Fermi National Laboratory

Volume 26  |  Friday, February 14, 2003  |  Number 3
In This Issue  |  FermiNews Main Page

Cracking the Neutrino Code

by Kurt Riesselmann

The MiniBooNE experiment at Fermilab will confirm or refute the results obtained by the LSND collaboration that hint at the existence of a fourth type of neutrino with properties very different from the three kinds known so far. The graphic shows a muon neutrino event recorded by the BooNE collaboration in September 2002.

Neutrinos are everywhere. Capable of traversing the entire earth at close to the speed of light, these particles shine no light, and only very rarely does one of them interact with anything at all. Penetrating every corner of the universe, billions of neutrinos cross your body in a tiny fraction of a second.

From its very beginning, Fermilab (originally called the National Accelerator Laboratory) has helped to unravel the secrets of these ghost-like particles. The first experiment at NAL, labeled E1A and proposed in June 1970, used neutrinos to search for a force-carrying particle called the W boson.Since that time Fermilab has conducted numerous neutrino experiments. In recent years both the DONuT collaboration (first direct observation of the tau neutrino, July 2000) and the scientists of the NuTeV experiment (precision measurement of an electroweak-force parameter, November 2001) have created headlines with their scientific results.

In the next five years, Fermilab’s contributions to the worldwide neutrino research efforts will come from two new experiments. In September, 2002 the 19-million-dollar MiniBooNE detector began taking data on neutrino collisions,and in early 2005 the 171-million-dollar NuMI project will send neutrinos produced by Fermilab accelerators to the MINOS detector in Soudan, Minnesota. Thanks to these experiments Fermilab will continue to be one of a handful places in the world to play a major role in revealing neutrino secrets in the years to come.

Predicted by theorist Wolfgang Pauli in 1930, the neutrino resisted direct experimental evidence until the 1950s, when a Nobel Prize-winning experiment at a nuclear reactor at the Savannah River Plant, South Carolina recorded the first neutrino interactions with matter.
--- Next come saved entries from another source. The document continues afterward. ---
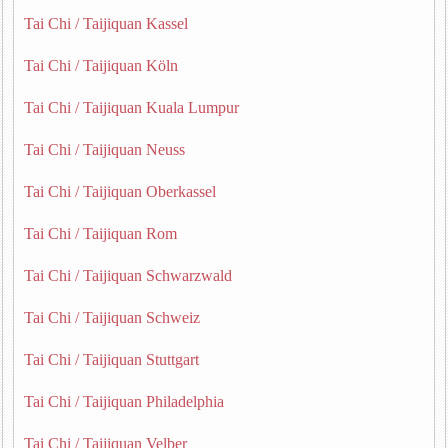
Tai Chi / Taijiquan Kassel
Tai Chi / Taijiquan Köln
Tai Chi / Taijiquan Kuala Lumpur
Tai Chi / Taijiquan Neuss
Tai Chi / Taijiquan Oberkassel
Tai Chi / Taijiquan Rom
Tai Chi / Taijiquan Schwarzwald
Tai Chi / Taijiquan Schweiz
Tai Chi / Taijiquan Stuttgart
Tai Chi / Taijiquan Philadelphia
Tai Chi / Taijiquan Velber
Over the last fifty years scientists have identified three types of neutrinos: electron neutrinos,muon neutrinos,and tau neutrinos, all considered to be massless. It wasn’t until results from the Japanese Super-Kamiokande experiment in 1998 that the scientific community realized that neutrinos do have mass.

WHEN A SPORTS CAR BECOMES A MINIVAN

The MINOS neutrino detector in Soudan, Minnesota will consist of 485 layers, each one and half inches thick and weighing 12 tons. Technicians like Dan Marolt (left) erect the planes by clamping them to an iron frame. From a bucket lift, technician Brian LaFrenier, University of Minnesota, checks the placement of plane 393 and releases one of the clamps. The MINOS experiment will measure the oscillation properties of a muon neutrino beam produced by accelerators at Fermilab.

The discovery of neutrino mass, however, created many new questions. Massive neutrinos show a peculiar behavior: neutrino oscillations,the in-flight transformation of one type of neutrino into another. Completely unknown in the macroscopic world, this quantum effect is equivalent to a sports car morphing into an SUV or perhaps a minivan, only to change back into a sports car many miles farther down the road. If a highway initially featured only sports cars, it would soon be populated with a mixture of all three types of cars.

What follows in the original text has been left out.